In most cases, comments are or can be referenced back to ORNL MSR research. I could quote more of the graphite pebbles discussion which illuminates a number of problems, but this is enough to suggest that MSRs problems exist, but that solutions and work arounds are available. Each solution or work around may have its cost, so any MSR/LFTR design is going to offer a compromise. The question facing the LFTR designer is, which set of compromises works best given design goals. Because the graphite moderated LFTR is highly scalable even without a high breeding ratio, designing the LFTR to produce just one U-233 atom for every fissionable atom burned. Not only does this decrease proliferation risks, but it allows for more breeding ratio lowering compromises in the LFTR design.
There would be a set of problems for every MSR/LFTR design, but there appear to be an acceptable set of compromises for the problems we have looked at. At least some of the compromises I have reviewed, seem to have secondary benefits that are consistent with probable design goals. In the nearly 40,000 comments of the Energy from Thorium discussion section, no one single killer problem has yet popped up. This most likely means that development of various MSR designs including LFTRs will not involve serious development challenges, and we can be reasonably but not entirely certain that serious problems will not impede MSR/LFTR developmental progress.
Thus it can be assorted with reasonable certainty that the LFTR offers a potential long term solution to human energy needs, that is consistent with a high energy lifestyle, and which will not create the sort of safety, waste, proliferation and capitol cost problems associated with LWR power technology.
Update: David LeBlanc offered this comment on Nuclear Green:
"I'd chime in that you raised one issue without really further commenting on it. That being the concern of positive reactivity effects of graphite.

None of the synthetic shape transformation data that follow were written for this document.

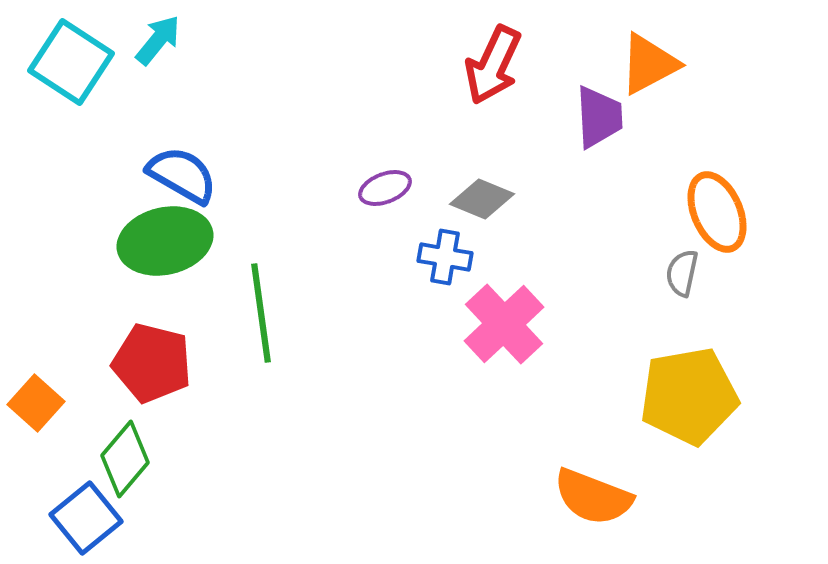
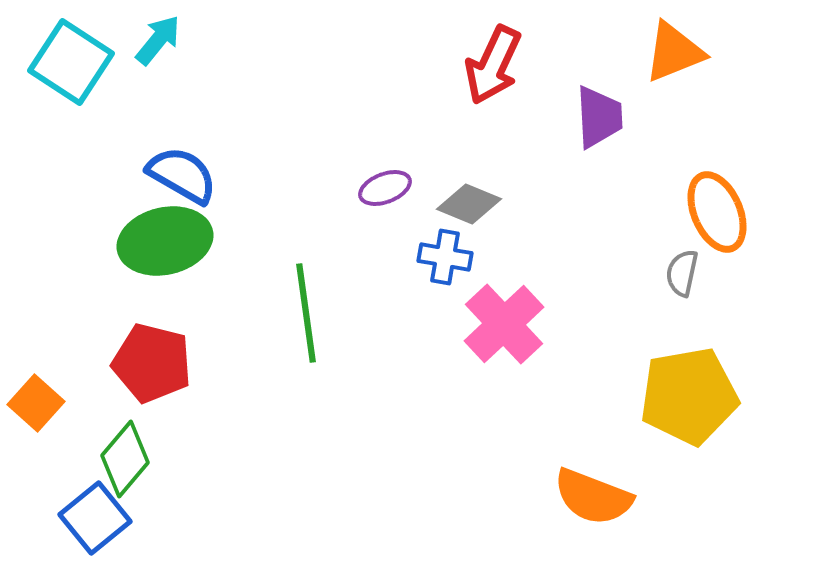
orange triangle: moved 25 px right, 12 px up; rotated 6 degrees clockwise
gray diamond: moved 13 px left, 5 px down
green line: moved 45 px right
blue square: moved 9 px right
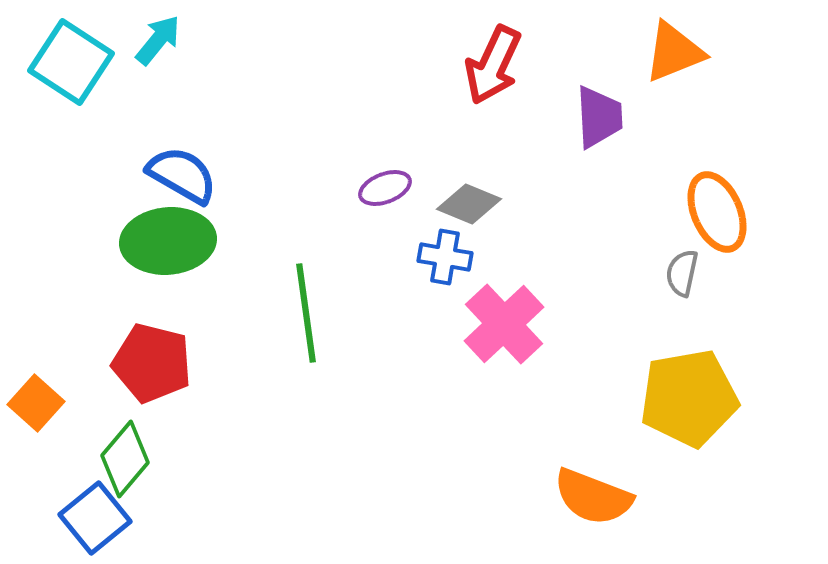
green ellipse: moved 3 px right; rotated 8 degrees clockwise
yellow pentagon: moved 2 px down
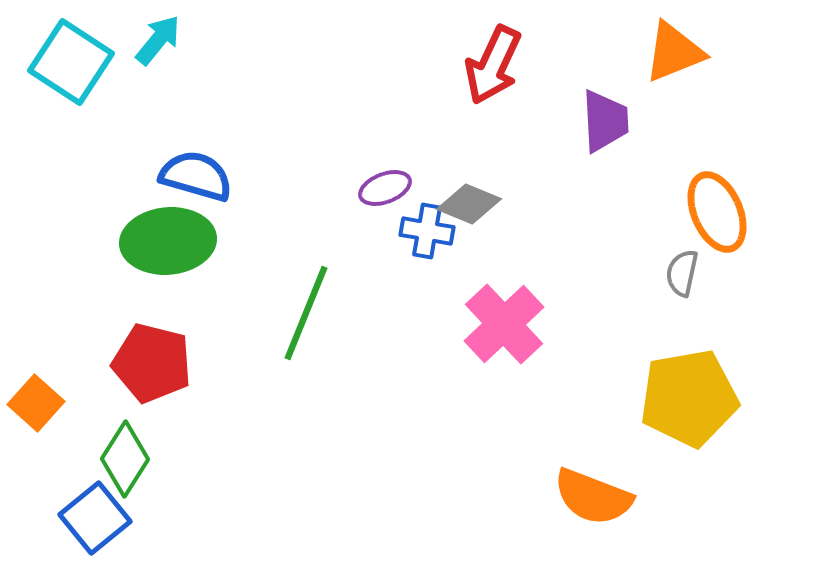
purple trapezoid: moved 6 px right, 4 px down
blue semicircle: moved 14 px right, 1 px down; rotated 14 degrees counterclockwise
blue cross: moved 18 px left, 26 px up
green line: rotated 30 degrees clockwise
green diamond: rotated 8 degrees counterclockwise
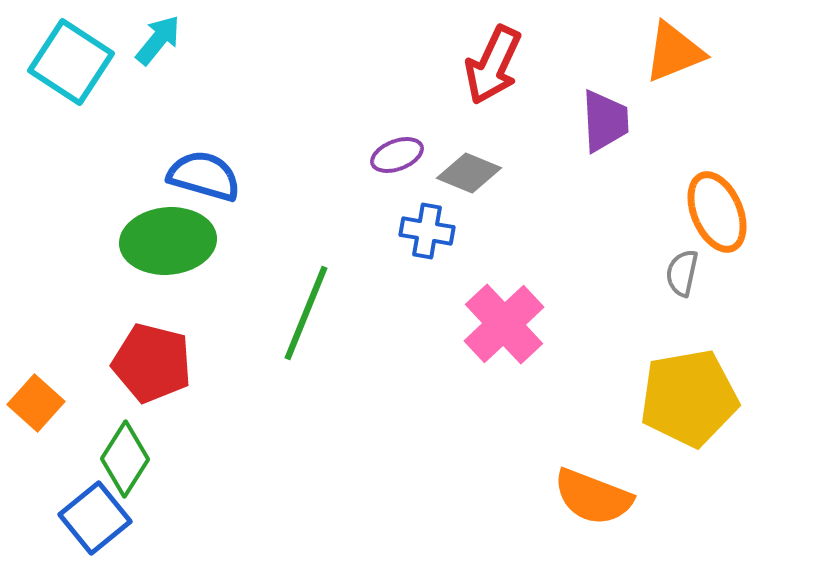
blue semicircle: moved 8 px right
purple ellipse: moved 12 px right, 33 px up
gray diamond: moved 31 px up
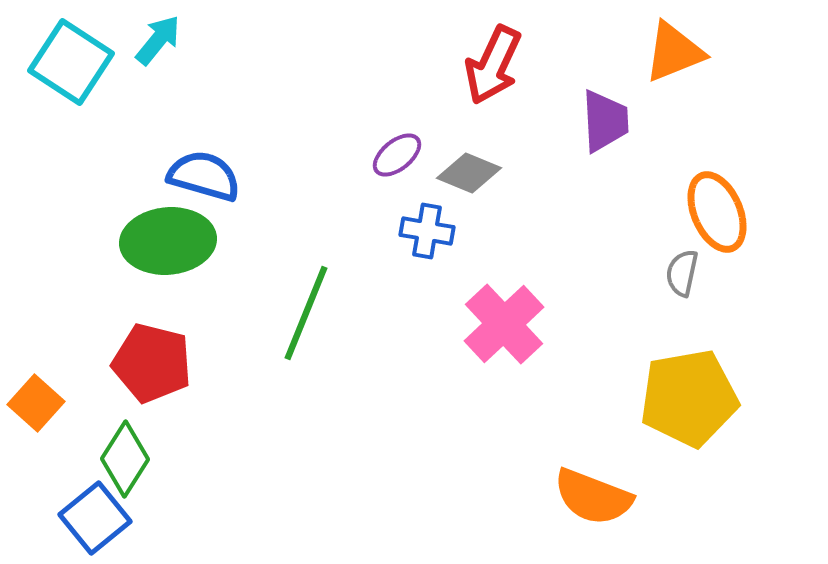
purple ellipse: rotated 18 degrees counterclockwise
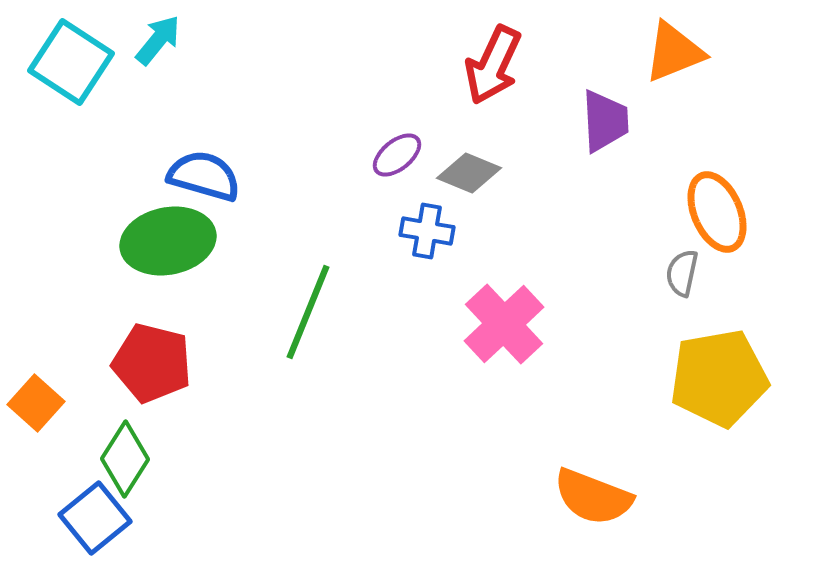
green ellipse: rotated 6 degrees counterclockwise
green line: moved 2 px right, 1 px up
yellow pentagon: moved 30 px right, 20 px up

Without going into details, this issue is of concern only for Single Fluid Thorium breeder designs (and a solvable problem). For Two Fluid (or what's called 1 and a half Fluid) there is no such problem. As well, for Single Fluid converters that have U238 in them (i.e. the DMSR), there is also no concern here.

The last commenter had good points about salt costs. A couple things to point out, first the study he quoted assumed a huge cost of 3000$/kg for Li7 but this was just ORNL being super conservative since that was the price Light Water Reactor folks were paying at the time for tiny amounts of Li7 to help their water chemistry. Most other studies assumed 120$ a kg. This is a big unknown though but I'd also add that in most designs, even breeders but especially converters, we can get by without enriched lithium. For example NaF-BeF2 or NaF-RbF work just fine and are relatively cheap. I have a hard time convincing people of the merits of non-Li7 salts but a group in Europe has done neutronic modeling to back me up on this (not published yet)."